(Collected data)
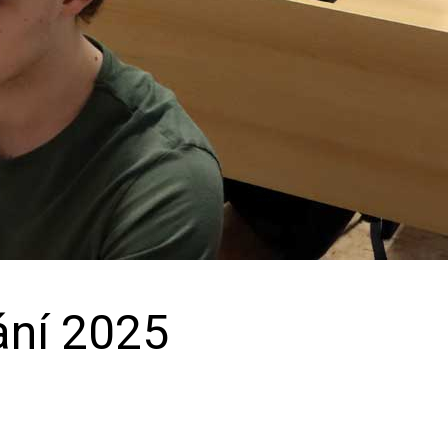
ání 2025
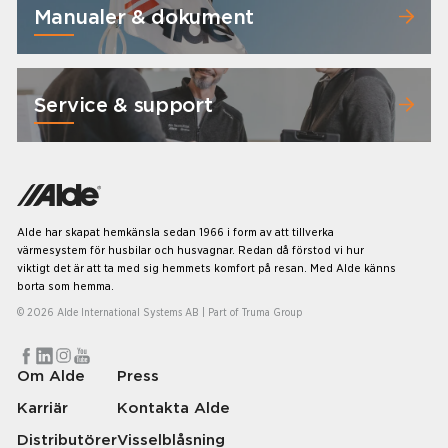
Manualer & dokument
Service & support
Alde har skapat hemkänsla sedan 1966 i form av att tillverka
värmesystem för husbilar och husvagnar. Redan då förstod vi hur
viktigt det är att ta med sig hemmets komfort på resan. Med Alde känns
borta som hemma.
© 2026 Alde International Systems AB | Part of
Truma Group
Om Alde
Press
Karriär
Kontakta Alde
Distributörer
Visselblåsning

■ TASK OBJECTIVE ■
Please output every record above exactly. Leave the pictures out.

■ SOLUTION TO THIS TASK ■
ání 2025
Manualer & dokument
Service & support
Alde har skapat hemkänsla sedan 1966 i form av att tillverka
värmesystem för husbilar och husvagnar. Redan då förstod vi hur
viktigt det är att ta med sig hemmets komfort på resan. Med Alde känns
borta som hemma.
© 2026 Alde International Systems AB | Part of
Truma Group
Om Alde
Press
Karriär
Kontakta Alde
Distributörer
Visselblåsning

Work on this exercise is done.